▸ **Problem description**:
Repeat the records below exactly, leaving out every picture.

----

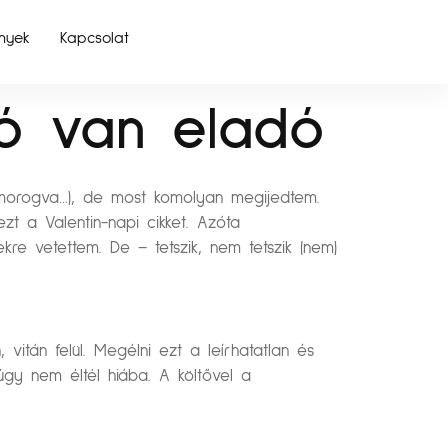
nyek
Kapcsolat
kó van eladó
 morogva…), de most komolyan megijedtem.
t a Valentin-napi cikket. Azóta
kre vetettem. De – tetszik, nem tetszik (nem)
vitán felül. Megélni ezt a leírhatatlan és
gy nem éltél hiába. A költővel a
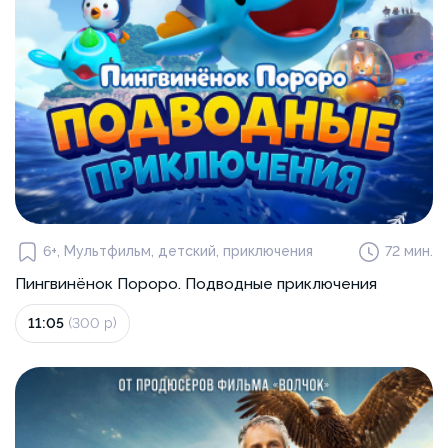
6+, Мультфильм, детский, приключения
72 мин.
Пингвинёнок Пороро. Подводные приключения
11:05
(300 р)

----

▸ **Answer to this exercise**:
nyek
Kapcsolat
kó van eladó
 morogva…), de most komolyan megijedtem.
t a Valentin-napi cikket. Azóta
kre vetettem. De – tetszik, nem tetszik (nem)
vitán felül. Megélni ezt a leírhatatlan és
gy nem éltél hiába. A költővel a
6+, Мультфильм, детский, приключения
72 мин.
Пингвинёнок Пороро. Подводные приключения
11:05
(300 р)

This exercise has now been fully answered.